Everything about this bill is un-Constitutional and un-American. It is statist, fascist and communist in nature from beginning to end. If it passes and is accepted as “the way it is” it will change the way rights are perceived by the courts and by the people from individual rights to collective rights. If anyone thinks that sea change in the nature of jurisprudence can or will be contained and limited to matters of health care they are delusional.
Mussolini coined the term 'fascism' to describe that.
If you read the liberal columnists, they are all calling for the reduction in population. Shortening life spans will do that. Less CO2 being emitted by people will help their BS Global Warming agenda.
I went to the Senate today. I wanted some answers to my questions
about the health care bill.
I didn’t find any senator in their office in the Dirksen, Russell
or Hart building.
I had to drive after shoveling out my car and 12-14” inch snow.
no metro service from College Park, MD.
I was in the gallery for over an hour.
I heard the great Senator Coburn’s speech.
Baucus and Reid are a disgrace to the Senate.
They won’t accept any amendments the Republicans offer.
Baucus objected and said it was a “stunt.” to drop the insurance penalty,
and other pertinent issues.
Coburn rightly said debate is not a stunt.
Senator McConnell was in his chair, listening to Senator Coburn.
These Democrats are ruling like a duma. (sic).
on the building it says “The Senate is the living symbol
of our union of states”
Not the union of states, not just Nebraska, our union of states.
not my side of the aisle of states. our. our minority side of states.
Each state gets 2 Senators.
Between your shoveling of snow and the Senate shoveling of bullshit, my guess is, you had the more productive day.
This must be ruled unconsitutional, it is our only hope. Otherwise, it will be war.
The "death panel" concept is spelled out in the manager's amendment. Ironic that CNN just gave their "biggest lie of the year" award to Sarah Palin for her comment about "death panels."

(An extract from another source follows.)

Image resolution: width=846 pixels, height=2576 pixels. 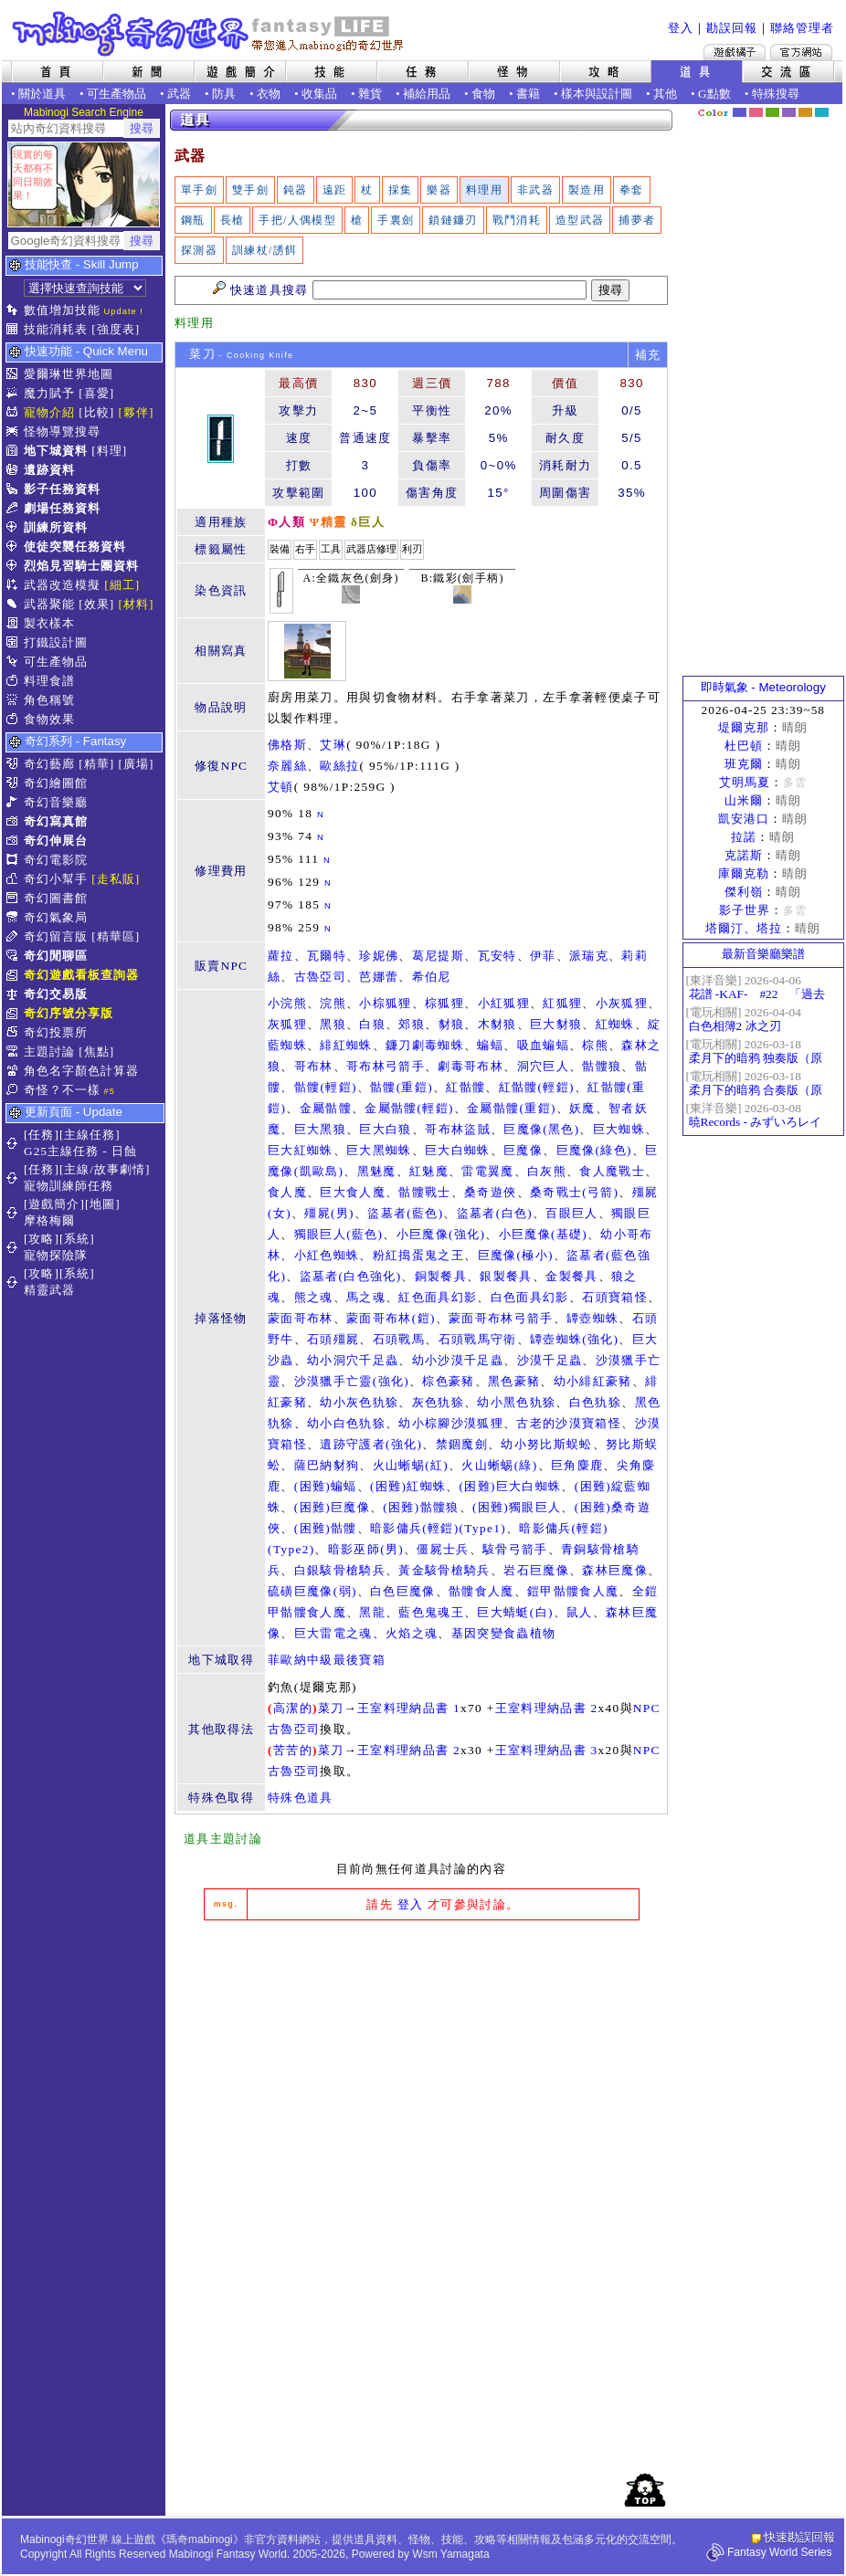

Manager’s amendment/rationing intensified
** the Board is to specify how to cut Medicare payments by either the difference from the target or half a percent, whichever is less.**
The panels strike again!
There it is, plain as day.
Dick Morris was right.
Doctor-Patient Relationship, we hardly knew ye.
payback is gonna be a bitch Harry. Remember that when we’re undoing all of this in a few years.
Thanks potlatch -
I am not the best in digging out this stuff
I shall email forward these links out and the link to this FR thread
I search Google endlessly. It’s just a ‘mindless’ thing with me. Glad you can use it.